*Information supplied*
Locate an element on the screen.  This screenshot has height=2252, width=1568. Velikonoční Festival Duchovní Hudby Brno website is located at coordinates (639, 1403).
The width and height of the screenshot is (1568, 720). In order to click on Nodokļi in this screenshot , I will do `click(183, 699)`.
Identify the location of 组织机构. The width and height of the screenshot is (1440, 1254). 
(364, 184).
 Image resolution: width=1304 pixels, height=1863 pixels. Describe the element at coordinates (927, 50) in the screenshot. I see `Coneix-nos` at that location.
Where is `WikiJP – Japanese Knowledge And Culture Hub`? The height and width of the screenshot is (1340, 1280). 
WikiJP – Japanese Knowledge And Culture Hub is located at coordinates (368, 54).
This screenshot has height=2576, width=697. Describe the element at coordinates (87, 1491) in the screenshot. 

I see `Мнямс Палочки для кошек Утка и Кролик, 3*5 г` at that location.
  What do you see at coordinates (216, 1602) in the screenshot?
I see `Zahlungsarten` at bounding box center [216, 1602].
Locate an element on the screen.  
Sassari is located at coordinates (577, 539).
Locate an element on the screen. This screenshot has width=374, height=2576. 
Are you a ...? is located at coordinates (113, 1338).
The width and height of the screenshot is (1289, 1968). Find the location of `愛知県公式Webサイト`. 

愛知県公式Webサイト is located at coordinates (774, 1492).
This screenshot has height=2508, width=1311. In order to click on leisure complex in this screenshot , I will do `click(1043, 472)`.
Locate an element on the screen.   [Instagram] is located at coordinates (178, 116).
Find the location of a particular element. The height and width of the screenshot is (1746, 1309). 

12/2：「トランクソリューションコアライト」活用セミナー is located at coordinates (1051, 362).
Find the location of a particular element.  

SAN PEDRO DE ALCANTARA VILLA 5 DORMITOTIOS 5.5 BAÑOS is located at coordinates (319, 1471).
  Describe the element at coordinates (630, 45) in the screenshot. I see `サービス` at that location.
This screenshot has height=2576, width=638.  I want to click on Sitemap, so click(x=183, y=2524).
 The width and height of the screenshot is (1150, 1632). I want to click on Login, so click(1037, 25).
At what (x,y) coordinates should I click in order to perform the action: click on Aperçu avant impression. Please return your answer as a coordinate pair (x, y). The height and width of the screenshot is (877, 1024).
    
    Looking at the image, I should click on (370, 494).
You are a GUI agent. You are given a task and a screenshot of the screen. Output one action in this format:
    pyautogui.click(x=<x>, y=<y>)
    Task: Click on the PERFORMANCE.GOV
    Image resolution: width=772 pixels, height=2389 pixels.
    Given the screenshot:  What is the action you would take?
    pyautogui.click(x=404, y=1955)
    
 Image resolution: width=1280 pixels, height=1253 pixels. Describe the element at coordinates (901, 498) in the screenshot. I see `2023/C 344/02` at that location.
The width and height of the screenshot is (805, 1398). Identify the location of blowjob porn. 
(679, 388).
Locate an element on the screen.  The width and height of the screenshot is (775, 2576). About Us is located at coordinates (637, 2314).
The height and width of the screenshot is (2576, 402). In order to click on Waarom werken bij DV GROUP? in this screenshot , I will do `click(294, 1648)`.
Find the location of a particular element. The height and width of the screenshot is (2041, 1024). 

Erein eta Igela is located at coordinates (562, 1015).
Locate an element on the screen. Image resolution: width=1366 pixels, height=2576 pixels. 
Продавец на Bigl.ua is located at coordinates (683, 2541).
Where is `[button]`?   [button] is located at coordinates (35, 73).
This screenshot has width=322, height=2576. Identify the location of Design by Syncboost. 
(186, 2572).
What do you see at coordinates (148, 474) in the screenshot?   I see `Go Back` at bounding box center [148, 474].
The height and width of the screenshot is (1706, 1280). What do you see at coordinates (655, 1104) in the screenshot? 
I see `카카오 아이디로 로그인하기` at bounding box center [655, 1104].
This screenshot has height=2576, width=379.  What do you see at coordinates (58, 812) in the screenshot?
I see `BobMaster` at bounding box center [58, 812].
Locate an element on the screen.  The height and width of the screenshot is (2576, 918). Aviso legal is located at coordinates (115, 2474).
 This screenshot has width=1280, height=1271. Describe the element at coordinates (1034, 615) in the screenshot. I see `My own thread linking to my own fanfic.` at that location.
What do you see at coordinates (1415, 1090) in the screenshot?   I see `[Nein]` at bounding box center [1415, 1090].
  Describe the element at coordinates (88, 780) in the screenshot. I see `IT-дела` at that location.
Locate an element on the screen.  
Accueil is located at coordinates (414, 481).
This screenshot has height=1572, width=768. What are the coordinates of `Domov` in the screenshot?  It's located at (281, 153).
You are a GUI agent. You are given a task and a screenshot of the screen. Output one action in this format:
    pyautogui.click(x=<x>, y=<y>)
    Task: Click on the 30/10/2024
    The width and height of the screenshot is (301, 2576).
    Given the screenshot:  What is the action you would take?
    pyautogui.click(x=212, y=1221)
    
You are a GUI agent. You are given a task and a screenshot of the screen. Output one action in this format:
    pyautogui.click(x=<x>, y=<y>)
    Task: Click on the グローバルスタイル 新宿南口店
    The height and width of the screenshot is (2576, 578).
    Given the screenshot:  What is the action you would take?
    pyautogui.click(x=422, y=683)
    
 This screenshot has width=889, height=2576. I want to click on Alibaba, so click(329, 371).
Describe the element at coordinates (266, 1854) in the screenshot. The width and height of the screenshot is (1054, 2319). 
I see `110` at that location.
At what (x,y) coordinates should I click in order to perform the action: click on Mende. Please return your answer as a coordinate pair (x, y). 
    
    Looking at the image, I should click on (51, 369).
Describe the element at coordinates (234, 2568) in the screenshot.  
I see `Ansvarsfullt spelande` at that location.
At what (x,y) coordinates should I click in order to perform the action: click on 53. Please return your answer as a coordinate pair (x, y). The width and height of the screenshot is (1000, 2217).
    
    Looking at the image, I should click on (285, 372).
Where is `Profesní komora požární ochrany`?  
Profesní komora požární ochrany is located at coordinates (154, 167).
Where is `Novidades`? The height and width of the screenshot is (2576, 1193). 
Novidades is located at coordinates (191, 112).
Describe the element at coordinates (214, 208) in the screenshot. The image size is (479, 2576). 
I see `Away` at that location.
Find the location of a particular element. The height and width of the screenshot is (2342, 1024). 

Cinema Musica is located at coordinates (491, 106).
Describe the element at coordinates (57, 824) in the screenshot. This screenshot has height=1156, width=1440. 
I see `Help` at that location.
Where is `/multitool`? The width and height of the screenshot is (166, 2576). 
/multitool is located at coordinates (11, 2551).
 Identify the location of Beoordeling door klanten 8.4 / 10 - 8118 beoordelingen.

*Prompt*
Each and every record above needs writing out exactly.

*Result for this exercise*
Locate an element on the screen.  This screenshot has height=2252, width=1568. Velikonoční Festival Duchovní Hudby Brno website is located at coordinates (639, 1403).
The width and height of the screenshot is (1568, 720). In order to click on Nodokļi in this screenshot , I will do `click(183, 699)`.
Identify the location of 组织机构. The width and height of the screenshot is (1440, 1254). 
(364, 184).
 Image resolution: width=1304 pixels, height=1863 pixels. Describe the element at coordinates (927, 50) in the screenshot. I see `Coneix-nos` at that location.
Where is `WikiJP – Japanese Knowledge And Culture Hub`? The height and width of the screenshot is (1340, 1280). 
WikiJP – Japanese Knowledge And Culture Hub is located at coordinates (368, 54).
This screenshot has height=2576, width=697. Describe the element at coordinates (87, 1491) in the screenshot. 

I see `Мнямс Палочки для кошек Утка и Кролик, 3*5 г` at that location.
  What do you see at coordinates (216, 1602) in the screenshot?
I see `Zahlungsarten` at bounding box center [216, 1602].
Locate an element on the screen.  
Sassari is located at coordinates (577, 539).
Locate an element on the screen. This screenshot has width=374, height=2576. 
Are you a ...? is located at coordinates (113, 1338).
The width and height of the screenshot is (1289, 1968). Find the location of `愛知県公式Webサイト`. 

愛知県公式Webサイト is located at coordinates (774, 1492).
This screenshot has height=2508, width=1311. In order to click on leisure complex in this screenshot , I will do `click(1043, 472)`.
Locate an element on the screen.   [Instagram] is located at coordinates (178, 116).
Find the location of a particular element. The height and width of the screenshot is (1746, 1309). 

12/2：「トランクソリューションコアライト」活用セミナー is located at coordinates (1051, 362).
Find the location of a particular element.  

SAN PEDRO DE ALCANTARA VILLA 5 DORMITOTIOS 5.5 BAÑOS is located at coordinates (319, 1471).
  Describe the element at coordinates (630, 45) in the screenshot. I see `サービス` at that location.
This screenshot has height=2576, width=638.  I want to click on Sitemap, so click(x=183, y=2524).
 The width and height of the screenshot is (1150, 1632). I want to click on Login, so click(1037, 25).
At what (x,y) coordinates should I click in order to perform the action: click on Aperçu avant impression. Please return your answer as a coordinate pair (x, y). The height and width of the screenshot is (877, 1024).
    
    Looking at the image, I should click on (370, 494).
You are a GUI agent. You are given a task and a screenshot of the screen. Output one action in this format:
    pyautogui.click(x=<x>, y=<y>)
    Task: Click on the PERFORMANCE.GOV
    Image resolution: width=772 pixels, height=2389 pixels.
    Given the screenshot:  What is the action you would take?
    pyautogui.click(x=404, y=1955)
    
 Image resolution: width=1280 pixels, height=1253 pixels. Describe the element at coordinates (901, 498) in the screenshot. I see `2023/C 344/02` at that location.
The width and height of the screenshot is (805, 1398). Identify the location of blowjob porn. 
(679, 388).
Locate an element on the screen.  The width and height of the screenshot is (775, 2576). About Us is located at coordinates (637, 2314).
The height and width of the screenshot is (2576, 402). In order to click on Waarom werken bij DV GROUP? in this screenshot , I will do `click(294, 1648)`.
Find the location of a particular element. The height and width of the screenshot is (2041, 1024). 

Erein eta Igela is located at coordinates (562, 1015).
Locate an element on the screen. Image resolution: width=1366 pixels, height=2576 pixels. 
Продавец на Bigl.ua is located at coordinates (683, 2541).
Where is `[button]`?   [button] is located at coordinates (35, 73).
This screenshot has width=322, height=2576. Identify the location of Design by Syncboost. 
(186, 2572).
What do you see at coordinates (148, 474) in the screenshot?   I see `Go Back` at bounding box center [148, 474].
The height and width of the screenshot is (1706, 1280). What do you see at coordinates (655, 1104) in the screenshot? 
I see `카카오 아이디로 로그인하기` at bounding box center [655, 1104].
This screenshot has height=2576, width=379.  What do you see at coordinates (58, 812) in the screenshot?
I see `BobMaster` at bounding box center [58, 812].
Locate an element on the screen.  The height and width of the screenshot is (2576, 918). Aviso legal is located at coordinates (115, 2474).
 This screenshot has width=1280, height=1271. Describe the element at coordinates (1034, 615) in the screenshot. I see `My own thread linking to my own fanfic.` at that location.
What do you see at coordinates (1415, 1090) in the screenshot?   I see `[Nein]` at bounding box center [1415, 1090].
  Describe the element at coordinates (88, 780) in the screenshot. I see `IT-дела` at that location.
Locate an element on the screen.  
Accueil is located at coordinates (414, 481).
This screenshot has height=1572, width=768. What are the coordinates of `Domov` in the screenshot?  It's located at (281, 153).
You are a GUI agent. You are given a task and a screenshot of the screen. Output one action in this format:
    pyautogui.click(x=<x>, y=<y>)
    Task: Click on the 30/10/2024
    The width and height of the screenshot is (301, 2576).
    Given the screenshot:  What is the action you would take?
    pyautogui.click(x=212, y=1221)
    
You are a GUI agent. You are given a task and a screenshot of the screen. Output one action in this format:
    pyautogui.click(x=<x>, y=<y>)
    Task: Click on the グローバルスタイル 新宿南口店
    The height and width of the screenshot is (2576, 578).
    Given the screenshot:  What is the action you would take?
    pyautogui.click(x=422, y=683)
    
 This screenshot has width=889, height=2576. I want to click on Alibaba, so click(329, 371).
Describe the element at coordinates (266, 1854) in the screenshot. The width and height of the screenshot is (1054, 2319). 
I see `110` at that location.
At what (x,y) coordinates should I click in order to perform the action: click on Mende. Please return your answer as a coordinate pair (x, y). 
    
    Looking at the image, I should click on (51, 369).
Describe the element at coordinates (234, 2568) in the screenshot.  
I see `Ansvarsfullt spelande` at that location.
At what (x,y) coordinates should I click in order to perform the action: click on 53. Please return your answer as a coordinate pair (x, y). The width and height of the screenshot is (1000, 2217).
    
    Looking at the image, I should click on (285, 372).
Where is `Profesní komora požární ochrany`?  
Profesní komora požární ochrany is located at coordinates (154, 167).
Where is `Novidades`? The height and width of the screenshot is (2576, 1193). 
Novidades is located at coordinates (191, 112).
Describe the element at coordinates (214, 208) in the screenshot. The image size is (479, 2576). 
I see `Away` at that location.
Find the location of a particular element. The height and width of the screenshot is (2342, 1024). 

Cinema Musica is located at coordinates (491, 106).
Describe the element at coordinates (57, 824) in the screenshot. This screenshot has height=1156, width=1440. 
I see `Help` at that location.
Where is `/multitool`? The width and height of the screenshot is (166, 2576). 
/multitool is located at coordinates (11, 2551).
 Identify the location of Beoordeling door klanten 8.4 / 10 - 8118 beoordelingen.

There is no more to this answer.